Content starts
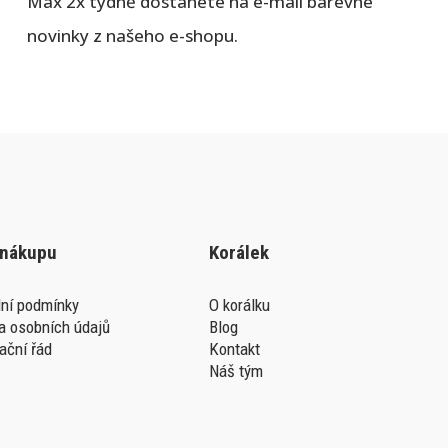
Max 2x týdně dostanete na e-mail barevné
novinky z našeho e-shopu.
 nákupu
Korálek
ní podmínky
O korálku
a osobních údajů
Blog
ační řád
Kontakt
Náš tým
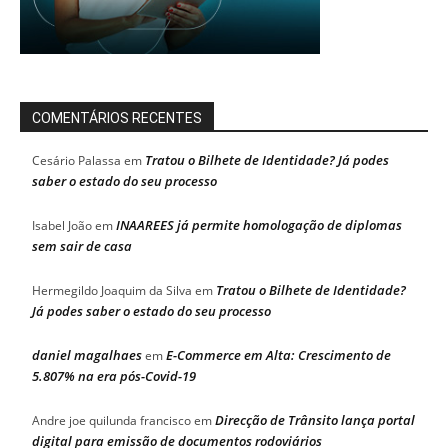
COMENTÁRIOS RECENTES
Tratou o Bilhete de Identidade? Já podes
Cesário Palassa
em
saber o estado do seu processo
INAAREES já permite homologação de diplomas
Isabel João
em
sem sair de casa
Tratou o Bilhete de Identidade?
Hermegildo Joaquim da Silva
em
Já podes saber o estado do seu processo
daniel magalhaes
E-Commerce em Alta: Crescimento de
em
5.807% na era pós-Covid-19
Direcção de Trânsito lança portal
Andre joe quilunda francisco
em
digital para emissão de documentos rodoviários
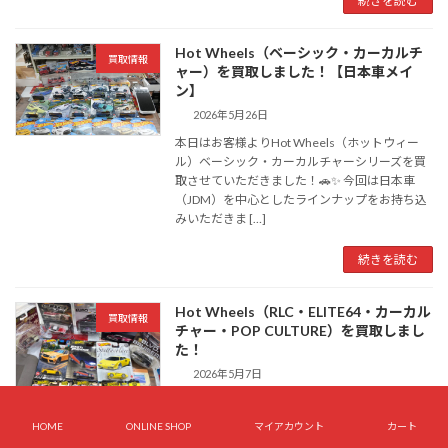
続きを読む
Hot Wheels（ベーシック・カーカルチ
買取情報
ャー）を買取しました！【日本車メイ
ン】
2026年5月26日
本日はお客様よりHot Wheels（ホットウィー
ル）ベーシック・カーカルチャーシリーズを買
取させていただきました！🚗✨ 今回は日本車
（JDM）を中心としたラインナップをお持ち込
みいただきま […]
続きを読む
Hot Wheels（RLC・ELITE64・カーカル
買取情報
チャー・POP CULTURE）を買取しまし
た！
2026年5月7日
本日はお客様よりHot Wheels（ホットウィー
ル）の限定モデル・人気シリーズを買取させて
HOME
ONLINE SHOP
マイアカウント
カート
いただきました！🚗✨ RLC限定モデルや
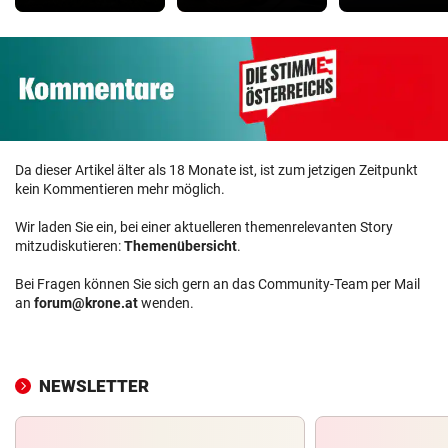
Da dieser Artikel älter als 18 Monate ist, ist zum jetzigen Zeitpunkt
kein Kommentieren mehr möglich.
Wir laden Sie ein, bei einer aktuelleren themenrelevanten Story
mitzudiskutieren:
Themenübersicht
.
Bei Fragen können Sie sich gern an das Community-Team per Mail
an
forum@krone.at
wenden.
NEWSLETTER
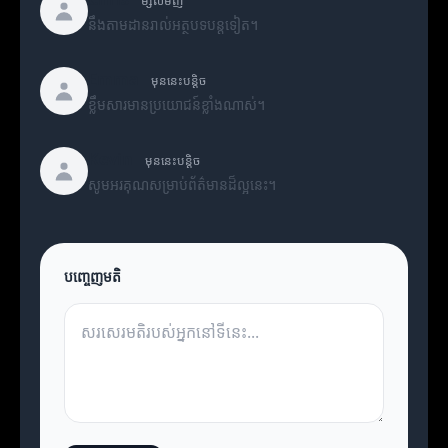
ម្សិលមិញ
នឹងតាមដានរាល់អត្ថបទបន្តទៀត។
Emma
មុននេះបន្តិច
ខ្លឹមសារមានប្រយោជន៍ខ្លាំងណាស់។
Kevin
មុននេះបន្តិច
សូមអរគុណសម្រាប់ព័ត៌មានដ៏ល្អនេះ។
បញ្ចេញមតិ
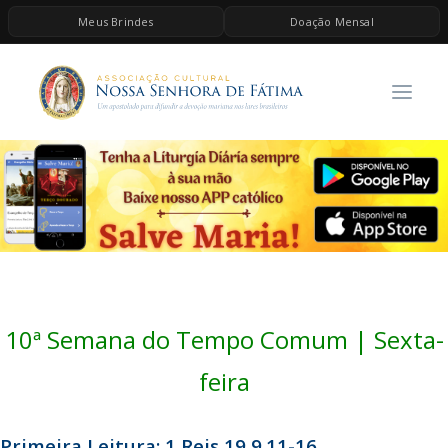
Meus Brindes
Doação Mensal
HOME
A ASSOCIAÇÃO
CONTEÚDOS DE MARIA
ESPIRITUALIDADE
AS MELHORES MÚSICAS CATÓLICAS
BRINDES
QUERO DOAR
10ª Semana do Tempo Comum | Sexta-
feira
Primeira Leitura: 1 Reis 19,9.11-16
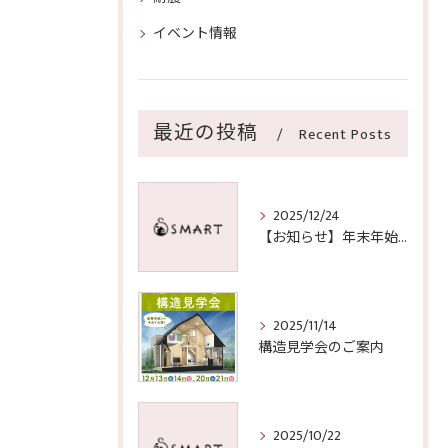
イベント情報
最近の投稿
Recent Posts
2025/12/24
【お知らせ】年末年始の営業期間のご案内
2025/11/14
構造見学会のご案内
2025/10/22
Content ends
WHAT TO WORK ON.
Provide only the count of lines within the entries above that include the string "ベーシック".

OUTPUT.
2